If the "mutable state with global variables" drives you crazy, you may want to avoid reusing the same variable names from one cell to another, and reset the notebook more often. Also, avoid side effects (such as writing/loading from disks) and try to have what's called pure functions (e.g.: avoid singletons or service locators, pass references instead). If your code is clean and does not do too much side effects, you should be able to work fine in notebooks without having headaches.
Whoa, thank you all for the nice comments, I didn't expect to make such a buzz here nor today. I'm glad to see the reactions - even the bad ones, it seems aligned with what I thought. Yes, notebooks are very useful for the faster coding cycle, but they become easily heavy (I'd love to see a better multiline edit and a better autocompletion in Jupiter).

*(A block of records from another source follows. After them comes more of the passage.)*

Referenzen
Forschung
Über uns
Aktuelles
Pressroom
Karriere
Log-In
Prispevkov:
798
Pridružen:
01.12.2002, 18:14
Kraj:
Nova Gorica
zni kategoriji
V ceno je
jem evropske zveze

Seems like I already posted my article 2 months ago, but renamed the GitHub repo since then, which may explain why someone else (jedwhite) could submit my article again: https://news.ycombinator.com/item?id=18339703
I didn't submit it twice to HN. Well, nice to see that in a parallel world my post did the 1st page on HN! :-)
But could this mean that my HN account is like "shadow banned" or something? Strange to see that all my own submissions on HN haven't got much attention for months. Or maybe it's just the random factor... Well, thanks!